87 F.4th 229
4th Cir.2023Background
- John Doe, a medical-malpractice lawyer, negotiated a settlement with the University of Maryland Medical System (UMMS) for client Jane Roe, demanding $25M for Roe and an additional $25M personally as a consultancy fee, while threatening public smear campaigns if terms were not met.
- UMMS reported attempted extortion; FBI recordings and a subsequent indictment charged Doe with attempted extortion under federal statutes; a separate grand jury investigation issued subpoenas duces tecum to Doe’s assisting law firms and an associate (Lawyer 3).
- Doe and Roe moved to quash the grand jury subpoenas; the district court denied the motions, required privilege logs, and later granted the government’s motion to compel production in part, applying the crime-fraud exception to certain work-product and finding waiver of attorney-client privilege for some communications.
- The district court held (inter alia) that documents concerning Doe’s proposed consultancy were not prepared primarily in anticipation of litigation (so tangible work product protection was weak) and that the crime-fraud exception justified disclosure of opinion work product tied to the alleged scheme; it also found Roe waived privilege by voluntarily cooperating with Maryland Bar Counsel.

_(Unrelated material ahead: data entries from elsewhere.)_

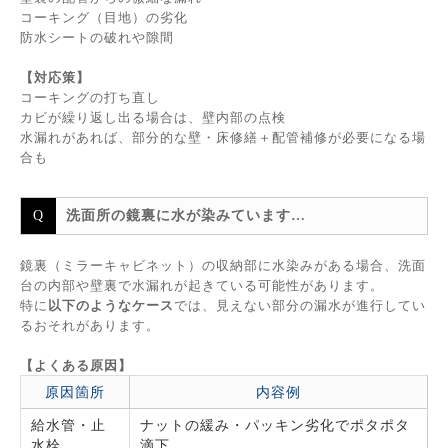
コーキング（目地）の劣化
防水シートの破れや隙間
【対応策】
コーキングの打ち直し
カビが繰り返し出る場合は、壁内部の点検
水漏れがあれば、部分的な壁・床修繕＋配管補修が必要になる場
合も
洗面所の鏡裏に水が染みています…
鏡裏（ミラーキャビネット）の収納部に水染みがある場合、洗面
台の内部や壁裏で水漏れが起きている可能性があります。
特に
以下のようなケース
では、見えない部分の漏水が進行してい
るおそれがあります。
【よくある原因】
原因箇所
内容例
給水管・止
ナットの緩み・パッキン劣化でポタポタ
水栓
滴下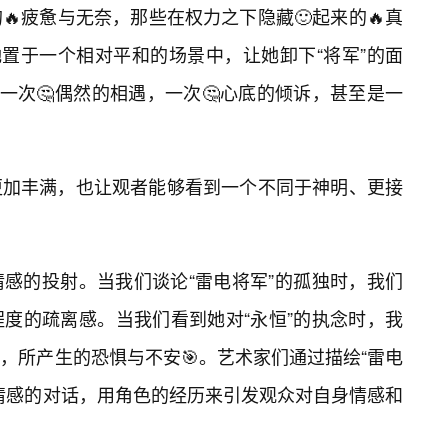
疲惫与无奈，那些在权力之下隐藏🙂起来的🔥真
她置于一个相对平和的场景中，让她卸下“将军”的面
一次🤔偶然的相遇，一次🤔心底的倾诉，甚至是一
更加丰满，也让观者能够看到一个不同于神明、更接
感的投射。当我们谈论“雷电将军”的孤独时，我们
度的疏离感。当我们看到她对“永恒”的执念时，我
，所产生的恐惧与不安🎯。艺术家们通过描绘“雷电
情感的对话，用角色的经历来引发观众对自身情感和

- On appeal the Fourth Circuit dismissed Doe for lack of appellate jurisdiction (applying Mohawk to limit Perlman/collateral-order review for litigants), retained jurisdiction over non-litigant third-party law firms under Perlman, and affirmed the district court’s rulings as to Roe and the non-litigant appellants.
Issues
| Issue | Plaintiff's Argument | Defendant's Argument | Held |
|---|---|---|---|
| Appellate jurisdiction over Doe’s appeal (Perlman / collateral-order) | Doe: immediate review allowed under Perlman because subpoenas compelled third parties to produce his privileged materials. | Gov: Mohawk narrowed collateral-order; Perlman does not permit Doe (a litigant) immediate interlocutory review—appeal must await final judgment or §1292(b). | Dismissed Doe for lack of jurisdiction; Mohawk’s narrowing applies to litigant-sought Perlman appeals; retained jurisdiction over non-litigant appellants. |
| Standing of Roe to challenge subpoenas in Doe’s absence | Roe: she has concrete privilege interests and actively participated below; thus she may appeal. | Gov: Roe lacks direct injury and is not aggrieved as to orders focused on Doe. | Roe has standing; she actively participated and has specific privilege interests implicated—may pursue appeal. |
| Grand-jury abuse / dominant-purpose test (were subpoenas issued to prepare for trial on pending indictment?) | Appellants: timing and context show government used grand jury to circumvent district court discovery order—dominant purpose was trial preparation. | Gov: subpoenas served a legitimate ongoing investigative purpose (ex parte submission supported this)—not solely for trial prep. | Affirmed district court: no clear error or abuse of discretion; ex parte showing supported genuine ongoing investigation; dominant-purpose presumption not rebutted. |
| Work-product and opinion work-product; crime-fraud exception | Appellants: documents (including consultancy materials) were prepared because of litigation and thus protected; Roe (innocent client) can assert privilege even if Doe acted improperly. | Gov: consultancy materials arose from Doe’s independent business aims, not primarily for litigation; indictment and record furnish prima facie evidence invoking the crime-fraud exception, so opinion work product is discoverable. | Affirmed: tangible work product re: consultancy not protected (was not prepared "because of" litigation); crime-fraud exception applicable to opinion work product—Roe’s innocence does not bar it where evidence shows attorney misconduct. |
| Attorney-client privilege waiver via cooperation with Bar Counsel | Appellants: Roe’s interview was protected by rule and did not waive privilege; client privilege cannot be forfeited by attorney conduct alone. | Gov: Roe voluntarily disclosed substantive communications to Bar Counsel after confidentiality lapsed (Bar Counsel filed petition), thereby waiving privilege. | Affirmed waiver: district court’s factual finding that Roe voluntarily disclosed substantive privileged communications was not clearly erroneous; waiver effective under Maryland rule once petition filed. |
Key Cases Cited
- Mohawk Indus., Inc. v. Carpenter, 558 U.S. 100 (2009) (limits interlocutory collateral-order review of privilege rulings; advocates §1292(b) or mandamus for immediate review)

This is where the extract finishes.